Saying in that interview that we can’t do much politically and economically without Senegal because of how they surround us geographically illustrated a defeatist tendency vanishing all my confidence in you and your performance as Gambia’s defense minister into thin air.
Regardless of the relentless coercion exerted by the Senegalese leaders you named, Leopold Sedar Senghore, Abdou Joof, Abdoulie Wade and Mackey Sall on Jawara and Jammeh from 1989 to 2017, to make them yield, they always stood firm on their ground allowing no nonsense. You think Jawara and Jammeh would have sought clearance from Mackey Sall in the midst of this deadly Coronavirus pandemic to close or open our borders?
But like I always say, in 2017, they got their final breakthrough in Gambia’s most unpatriotic and dishonorable judases among whom you were a ringleader. No amount of sweet talk will exonerate you from that despicable conspiracy that I can assure you will sabotage all your legacy in our nation’s chronicle.

Your attempt to throw your fellow ministers and senior officials under the bus who were at the Dakar meeting by naming them to be part of the overall conspiracy was a low blow. We know who you all were and who will face the next TRRC after regaining our lost independence.

Please allow me to conclude by asking how you can reconcile the contradiction of applauding the competence of the GAF on one hand as being second to none globally and on the other hand trivializing their efficiency in favor of the useless foreign forces in the Gambia rendering them irrelevant and deplorable every blessed day?
In your capacity as defense minister I believe this is the moment you could have advised Barrow to appreciate the usefulness of our troops and try them in the frontline of this battle against the pandemic. All affected countries worldwide including Senegal are using their national armies in this war against an invisible enemy. The ECOMIG forces being paid 700 million Dalasis per annum should go home and help their infected people.

The money for guns and bullets purchased to kill Gambians if they “misbehave” can better be spent on purchasing Personal Protection Equipment (PPE), needed testing kits, sanitizers, ventilators, decontaminators that are the real bullets and guns to fight this new war.

I saw Commander In Chief Barrow on video excited about christening the All People’s Party (APP) very soon in a ceremony expected to be well spiced up with Jumbo, salt and other ingredients. Watching the video left me confused over whether to cry or laugh. We need every resources in this combat and not to waste any in political gatherings.
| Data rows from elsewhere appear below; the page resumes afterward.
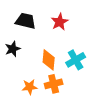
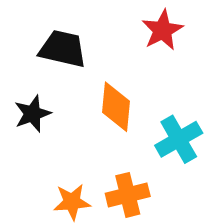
red star: (60, 22) -> (162, 30), moved
orange diamond: (49, 60) -> (116, 107), moved

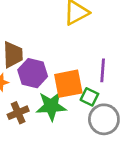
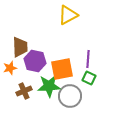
green square: (89, 97) -> (89, 78), moved
gray circle: (104, 119) -> (70, 96), moved

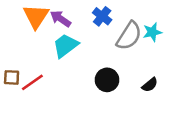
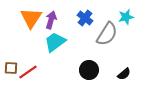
purple arrow: (61, 19) -> (51, 20), turned 72
cyan star: (152, 32) -> (126, 17), moved

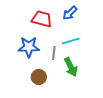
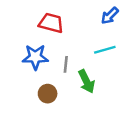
blue arrow: (70, 13) -> (110, 16), moved
cyan line: (71, 41) -> (105, 50), moved

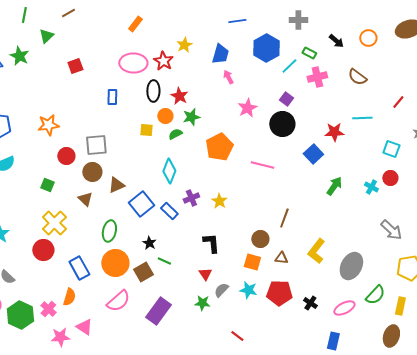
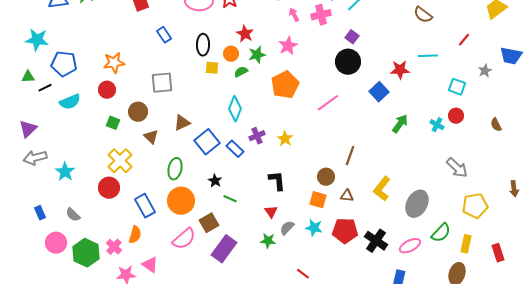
pink cross: (317, 77) -> (321, 15), moved
black ellipse: (153, 91) -> (203, 45), moved
blue rectangle: (112, 97) -> (164, 35), moved, turned -35
pink star: (247, 108) -> (288, 46), moved
red circle: (66, 156) -> (107, 90), moved
pink line: (262, 165) -> (328, 103), turned -50
brown circle: (92, 172) -> (138, 112), moved
brown square: (143, 272) -> (209, 223), moved
black cross: (310, 303) -> (376, 241), size x1.6

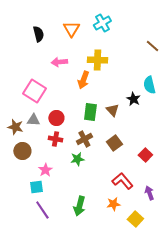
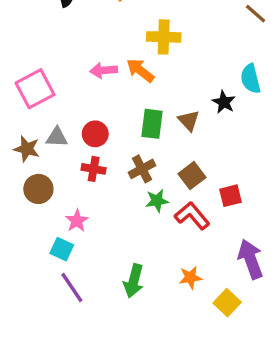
pink arrow: (59, 62) -> (104, 70), moved
orange arrow: (83, 80) -> (140, 70), turned 108
pink square: (34, 91) -> (35, 89), moved, turned 30
red square: (145, 155) -> (230, 196), moved, turned 32
green star: (77, 159) -> (157, 201), moved
red L-shape: (122, 181) -> (192, 216), moved
cyan square: (36, 187) -> (62, 249), turned 32
purple arrow: (149, 193) -> (251, 259), size x1.6

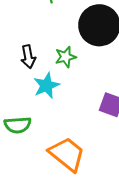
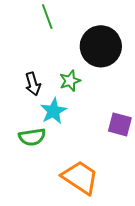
green semicircle: (18, 125) -> (32, 137), moved

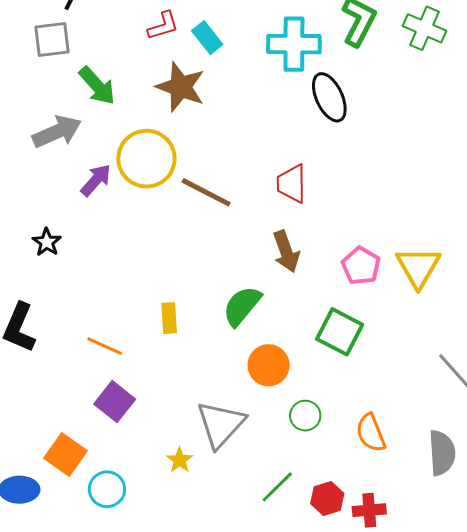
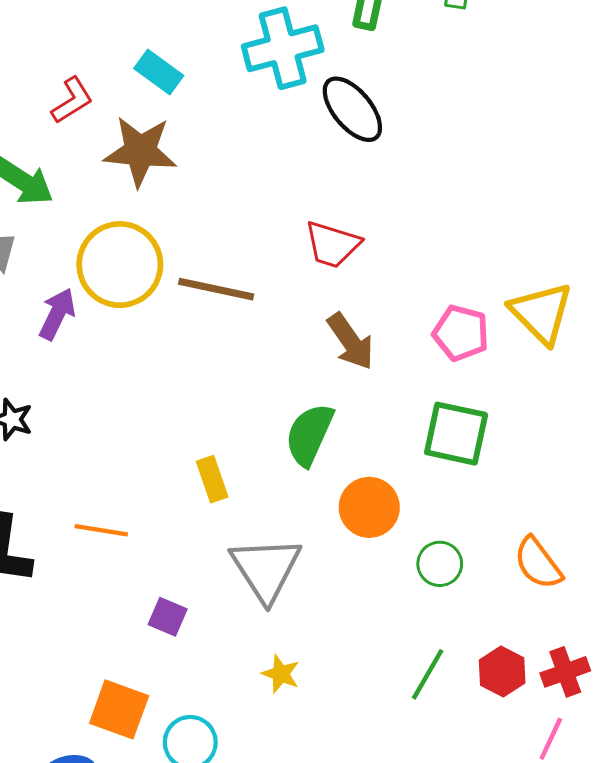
red L-shape: (163, 26) -> (72, 100), moved
red trapezoid: (292, 184) -> (332, 244), turned -57
orange line: (105, 346) -> (101, 530), moved
purple square: (115, 402) -> (168, 617), size x0.7
gray triangle: (221, 424) -> (266, 569), moved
President Jammeh’s assets were sold for millions and I guess the money is still stashed in some bank which if needed should be invested in the war.

Playing semantics on who should be the right general, a company commander, platoon commander, laced with military jargons on how company battle drills or annual personal weapons tests are conducted just to tell us to wait for another year for the unattainable Security Sector Reform to succeed is all baloney.
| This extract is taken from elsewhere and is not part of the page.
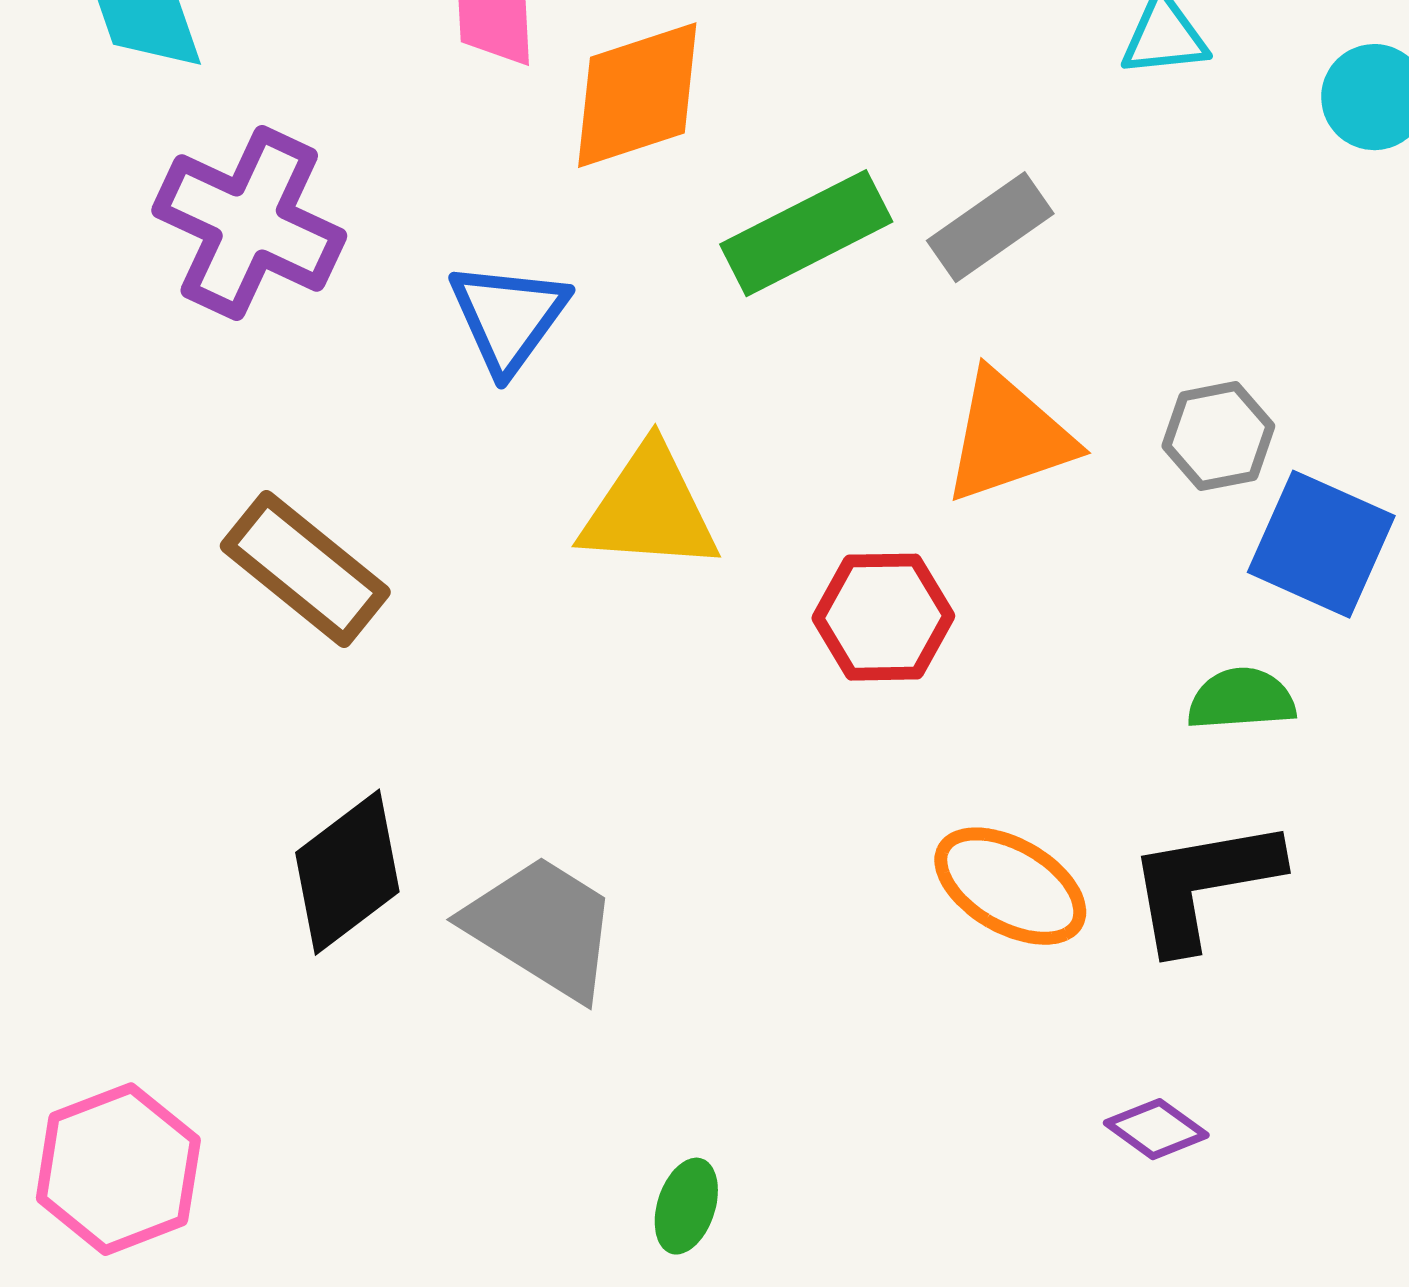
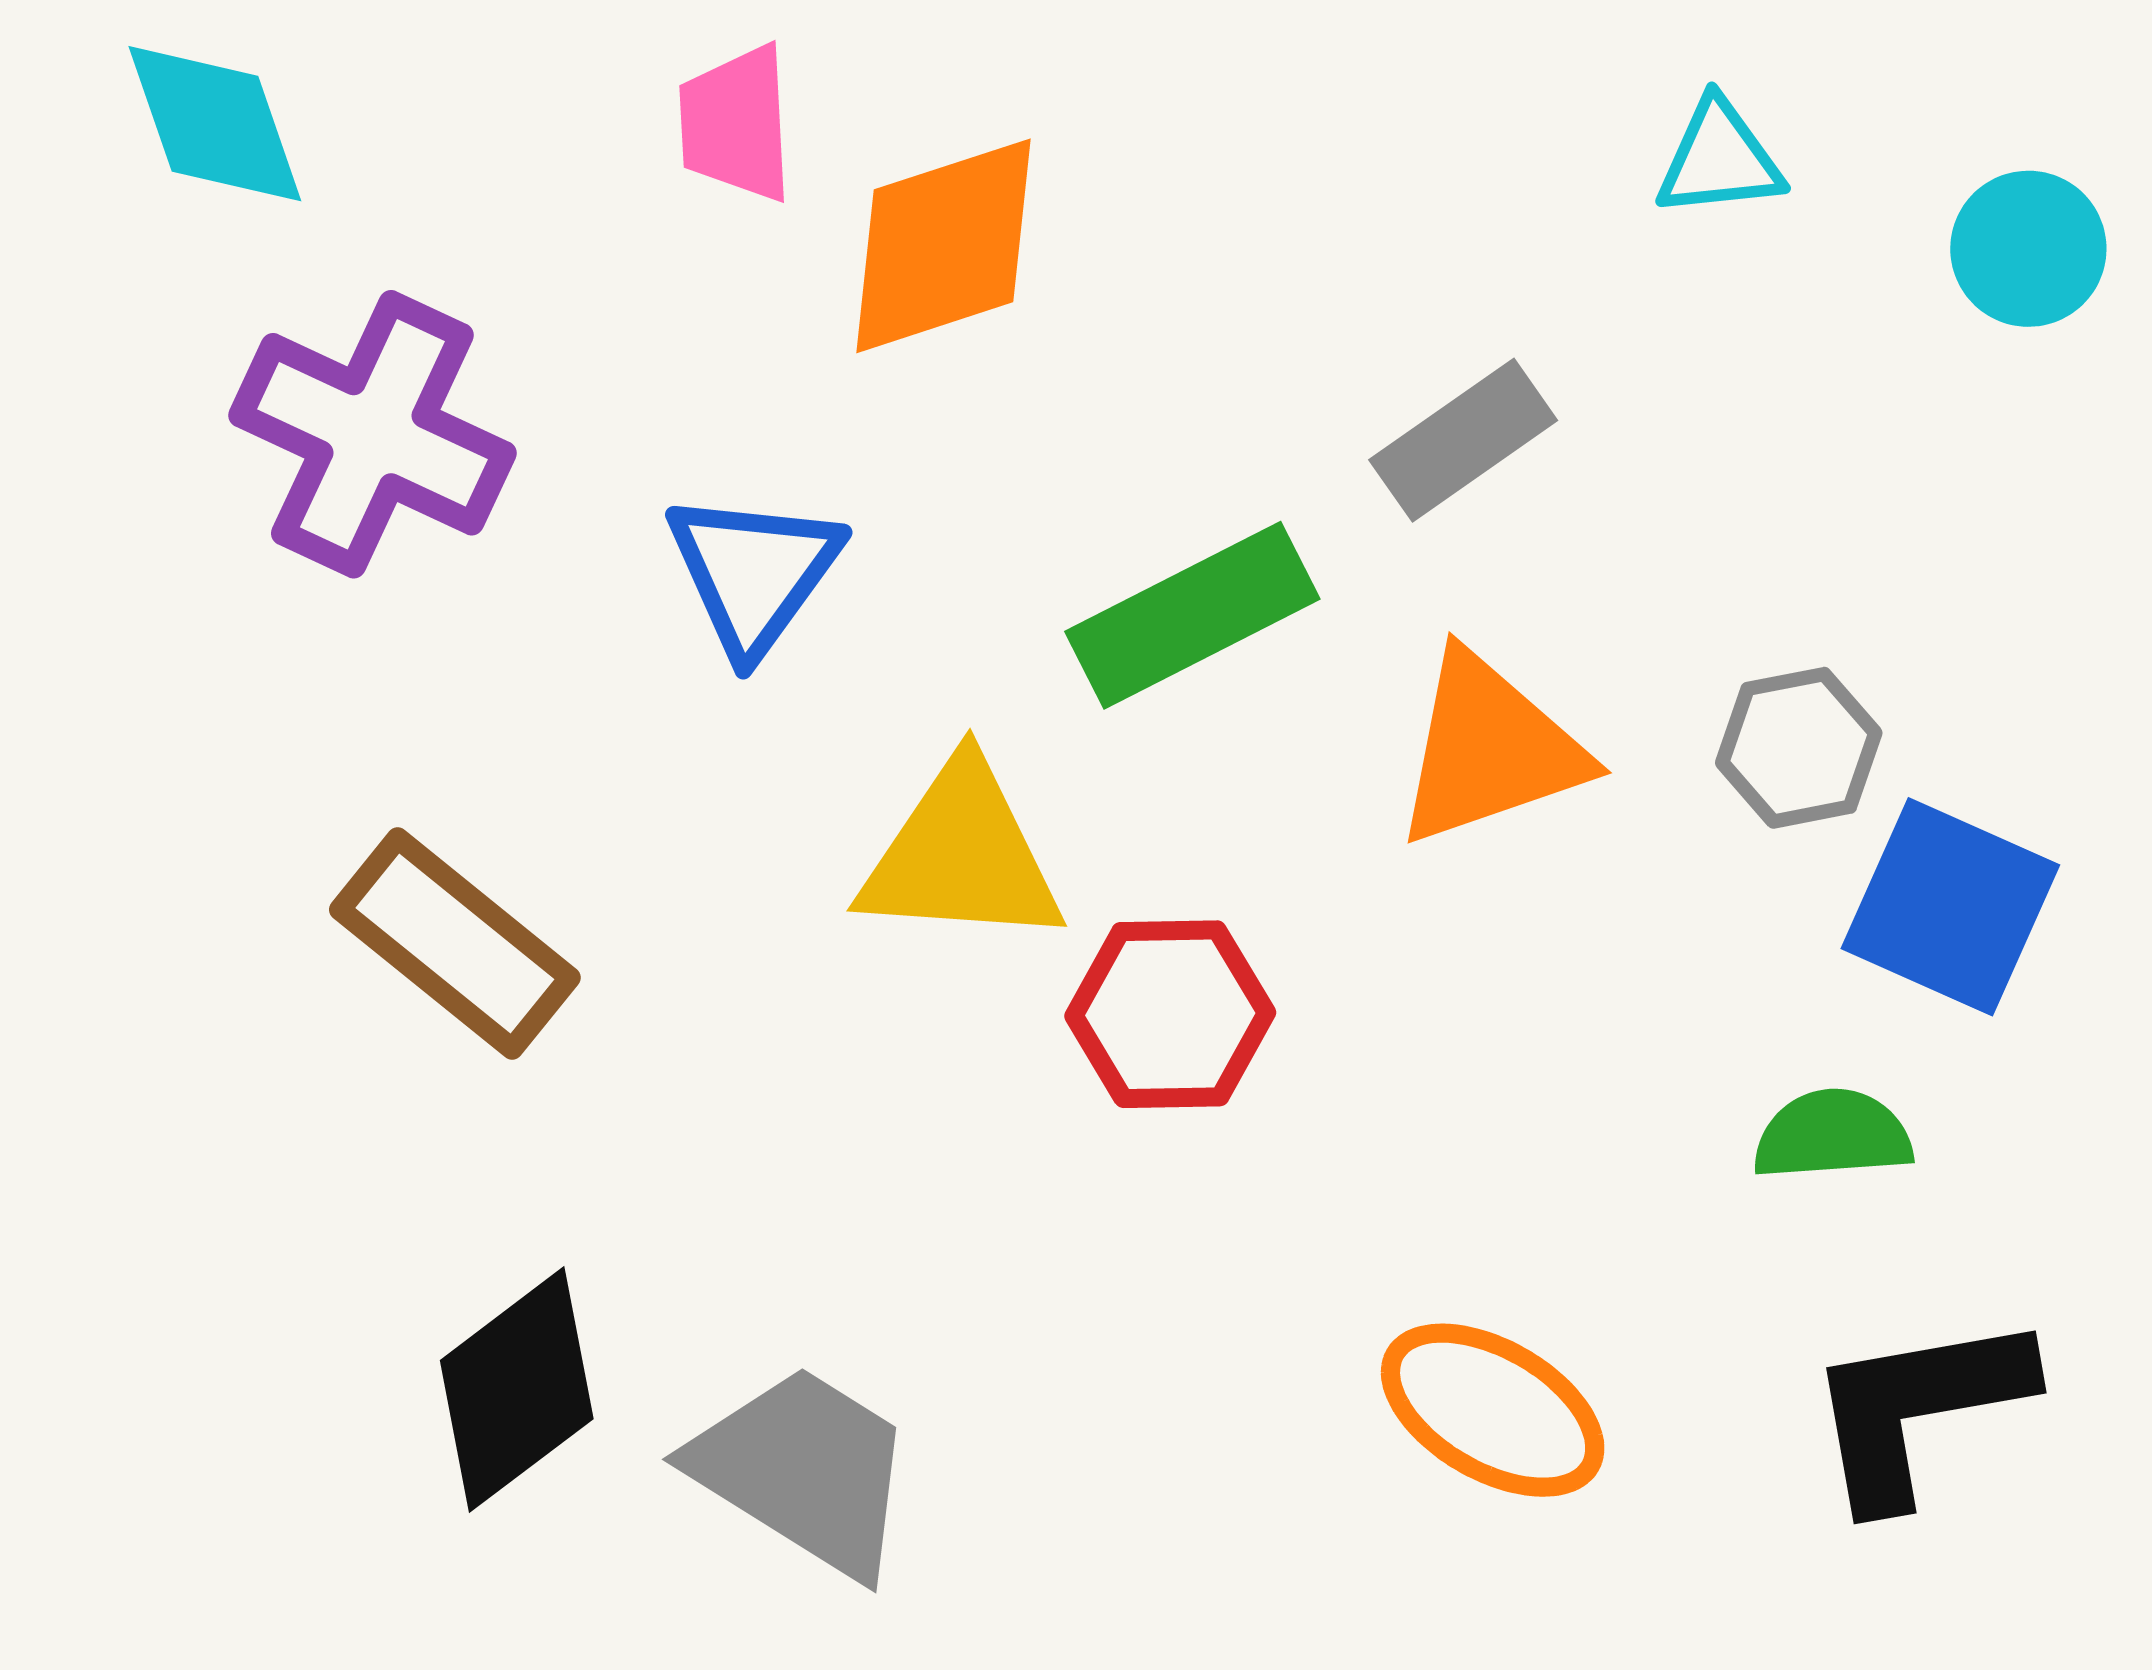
green rectangle: (806, 233) -> (1192, 615), moved
red hexagon: (883, 617) -> (1170, 1014), moved
black L-shape: (1203, 884) -> (1918, 1409), moved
It will be a shame if in the wake of the Coronavirus pandemic France currently stretched economically to a near breaking point decides to defund the maintenance of ECOMIG in the country, forcing them to leave. Trust me, it is possible Honorable. How will you then go back to our soldiers and say “ yenafi-sess”? That’s what my gut feeling is telling me would soon happen.

And please don’t forget about the villager’s shooting case report, the section in TACOS on term limit for CDS appointments and the letter redeploying General Masaneh Kinteh to China. I will love to see them published on the online North Carolina-based Freedom Newspaper.

If they fire Gen. Yankuba Drammeh before 2023 and replace him with General Masaneh Kinteh as still speculated, then expect another outrageous open letter from me for lying to us.